OpenAI unveiled its latest top-tier generative AI model, OpenAI launches GPT-4o, on Monday. They have named it GPT-4o, with the “o” denoting “omni,” which represents the model’s capability to manage text, speech, and video. They plan to introduce GPT-4o gradually in the company’s developer and consumer-facing products over the upcoming weeks.
Mira Murati, the CTO of OpenAI, stated that GPT-4o offers “GPT-4-level” intelligence but enhances GPT-4’s abilities across various modalities and media.
“GPT-4o integrates reasoning across voice, text, and vision,” Murati explained during a livestreamed presentation at OpenAI’s San Francisco office on Monday. “This is extremely crucial as we envision the future ways we will interact with machines.”
Previously, OpenAI described its GPT-4 Turbo model as the most advanced, developed using a combination of images and text to perform tasks like extracting text from images or describing their contents. However, OpenAI launches GPT-4o new component – speech.
GPT-4o significantly enhances the performance of OpenAI’s AI-driven chatbot, ChatGPT. Previously, the platform featured a voice mode that converted the chatbot’s responses using a text-to-speech model. Now, GPT-4o amplifies this by enabling more assistant-like interactions with ChatGPT.
For instance, users can now pose questions to the GPT-4o-powered ChatGPT and interrupt it mid-response. OpenAI mentions that the model now offers “real-time” responsiveness and can adapt to the nuances in a user’s voice to generate responses in various emotional styles, including singing.
Moreover, GPT-4o has improved ChatGPT’s ability to handle vision tasks. When presented with a photo or a desktop screen, ChatGPT can now swiftly field questions related to the image, such as explaining software code visible in the image or identifying a brand visible on a shirt.
According to Murati, these functions will continue to develop. Presently, GPT-4o can interpret a menu in a foreign language from its image. In the future, it could enable ChatGPT to observe a live sports game and explain the ongoing plays and rules.
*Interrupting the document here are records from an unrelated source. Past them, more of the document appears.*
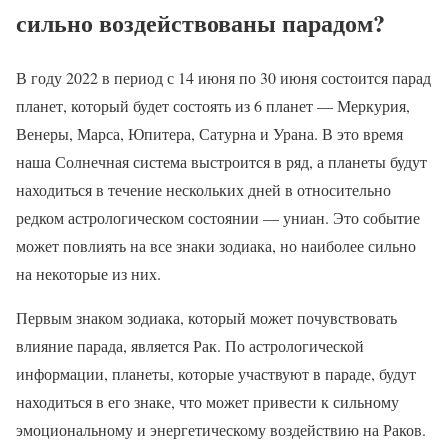
сильно воздействованы парадом?
В году 2022 в период с 14 июня по 30 июня состоится парад
планет, который будет состоять из 6 планет — Меркурия,
Венеры, Марса, Юпитера, Сатурна и Урана. В это время
наша Солнечная система выстроится в ряд, а планеты будут
находиться в течение нескольких дней в относительно
редком астрологическом состоянии — униан. Это событие
может повлиять на все знаки зодиака, но наиболее сильно
на некоторые из них.
Первым знаком зодиака, который может почувствовать
влияние парада, является Рак. По астрологической
информации, планеты, которые участвуют в параде, будут
находиться в его знаке, что может привести к сильному
эмоциональному и энергетическому воздействию на Раков.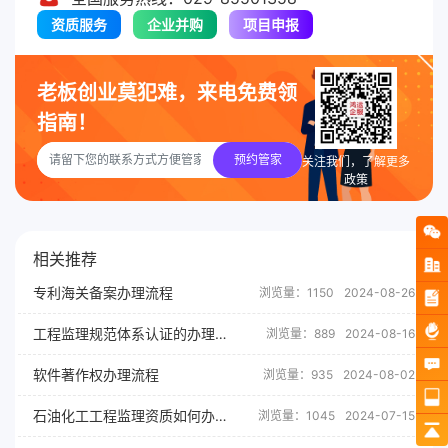
资质服务
企业并购
项目申报
老板创业莫犯难，来电免费领
指南！
预约管家
关注我们，了解更多
政策
相关推荐
专利海关备案办理流程
浏览量：1150
2024-08-26
工程监理规范体系认证的办理流程
浏览量：889
2024-08-16
软件著作权办理流程
浏览量：935
2024-08-02
石油化工工程监理资质如何办理？
浏览量：1045
2024-07-15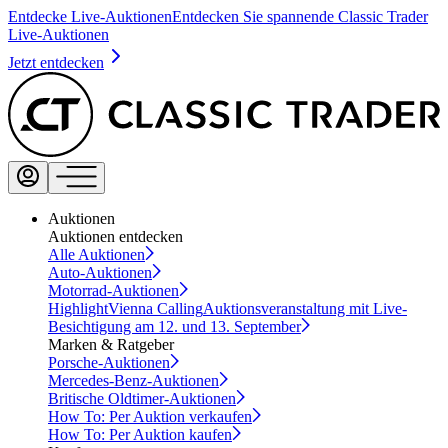
Entdecke Live-Auktionen
Entdecken Sie spannende Classic Trader
Live-Auktionen
Jetzt entdecken
Auktionen
Auktionen entdecken
Alle Auktionen
Auto-Auktionen
Motorrad-Auktionen
Highlight
Vienna Calling
Auktionsveranstaltung mit Live-
Besichtigung am 12. und 13. September
Marken & Ratgeber
Porsche-Auktionen
Mercedes-Benz-Auktionen
Britische Oldtimer-Auktionen
How To: Per Auktion verkaufen
How To: Per Auktion kaufen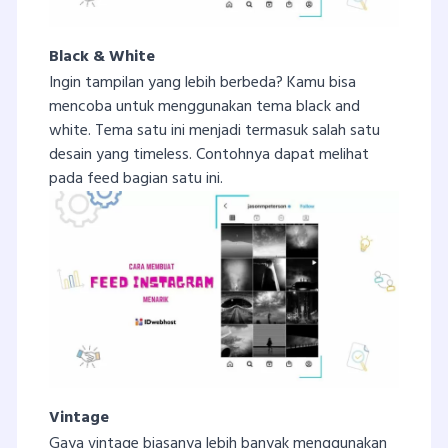
Black & White
Ingin tampilan yang lebih berbeda? Kamu bisa
mencoba untuk menggunakan tema black and
white. Tema satu ini menjadi termasuk salah satu
desain yang timeless. Contohnya dapat melihat
pada feed bagian satu ini.
Vintage
Gaya vintage biasanya lebih banyak menggunakan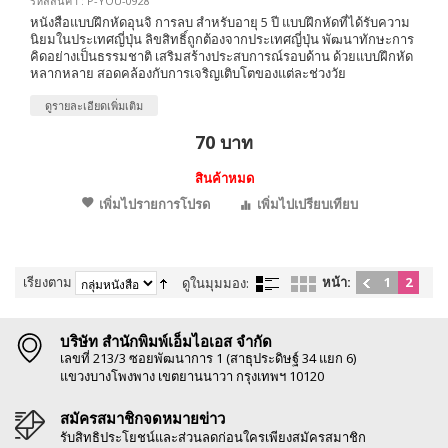
รหัสสินค้า : P-YOU-0928
หนังสือแบบฝึกหัดอุนจิ การลบ สำหรับอายุ 5 ปี แบบฝึกหัดที่ได้รับความ
นิยมในประเทศญี่ปุ่น ลิขสิทธิ์ถูกต้องจากประเทศญี่ปุ่น พัฒนาทักษะการ
คิดอย่างเป็นธรรมชาติ เสริมสร้างประสบการณ์รอบด้าน ด้วยแบบฝึกหัด
หลากหลาย สอดคล้องกับการเจริญเติบโตของแต่ละช่วงวัย
ดูรายละเอียดเพิ่มเติม
70 บาท
สินค้าหมด
เพิ่มไปรายการโปรด
เพิ่มไปเปรียบเทียบ
เรียงตาม
หน้า:
1
2
ดูในมุมมอง:
บริษัท สำนักพิมพ์เอ็มไอเอส จำกัด
เลขที่ 213/3 ซอยพัฒนาการ 1 (สาธุประดิษฐ์ 34 แยก 6)
แขวงบางโพงพาง เขตยานนาวา กรุงเทพฯ 10120
สมัครสมาชิกจดหมายข่าว
รับสิทธิประโยชน์และส่วนลดก่อนใครเพียงสมัครสมาชิก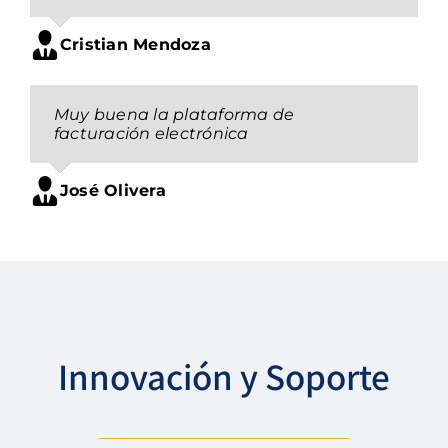
Cristian Mendoza
Muy buena la plataforma de
facturación electrónica
José Olivera
Innovación y Soporte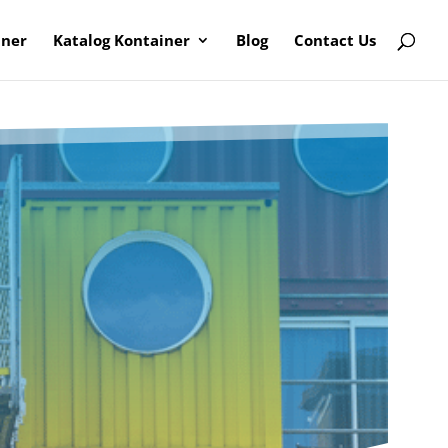
iner
Katalog Kontainer
Blog
Contact Us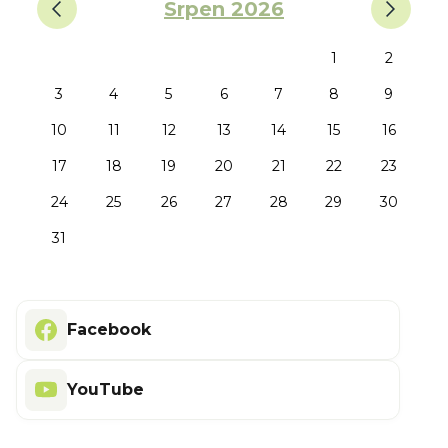
Srpen 2026
1
2
3
4
5
6
7
8
9
10
11
12
13
14
15
16
17
18
19
20
21
22
23
24
25
26
27
28
29
30
31
Facebook
YouTube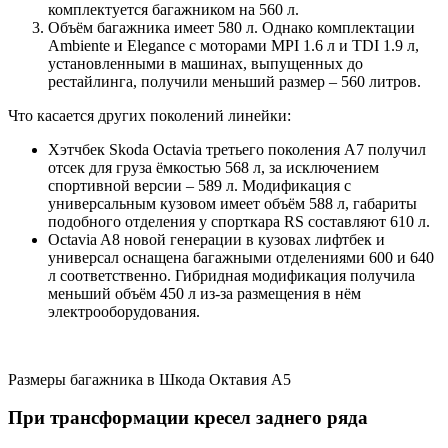
комплектуется багажником на 560 л.
Объём багажника имеет 580 л. Однако комплектации
Ambiente и Elegance с моторами MPI 1.6 л и TDI 1.9 л,
установленными в машинах, выпущенных до
рестайлинга, получили меньший размер – 560 литров.
Что касается других поколений линейки:
Хэтчбек Skoda Octavia третьего поколения А7 получил
отсек для груза ёмкостью 568 л, за исключением
спортивной версии – 589 л. Модификация с
универсальным кузовом имеет объём 588 л, габариты
подобного отделения у спорткара RS составляют 610 л.
Octavia A8 новой генерации в кузовах лифтбек и
универсал оснащена багажными отделениями 600 и 640
л соответственно. Гибридная модификация получила
меньший объём 450 л из-за размещения в нём
электрооборудования.
Размеры багажника в Шкода Октавия А5
При трансформации кресел заднего ряда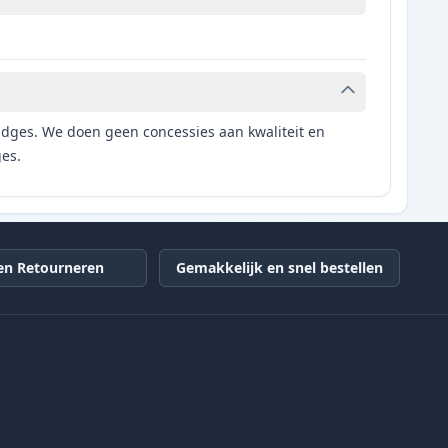
tridges. We doen geen concessies aan kwaliteit en
ges.
en Retourneren
Gemakkelijk en snel bestellen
Murati emphasizes that as these models grow in complexity, the goal is to make user interactions more natural and seamless without focusing on the user interface but on the interaction itself with ChatGPT. “For the last few years, we have concentrated on enhancing these models’ intelligence… This marks the first significant stride towards improving their usability,” Murati added.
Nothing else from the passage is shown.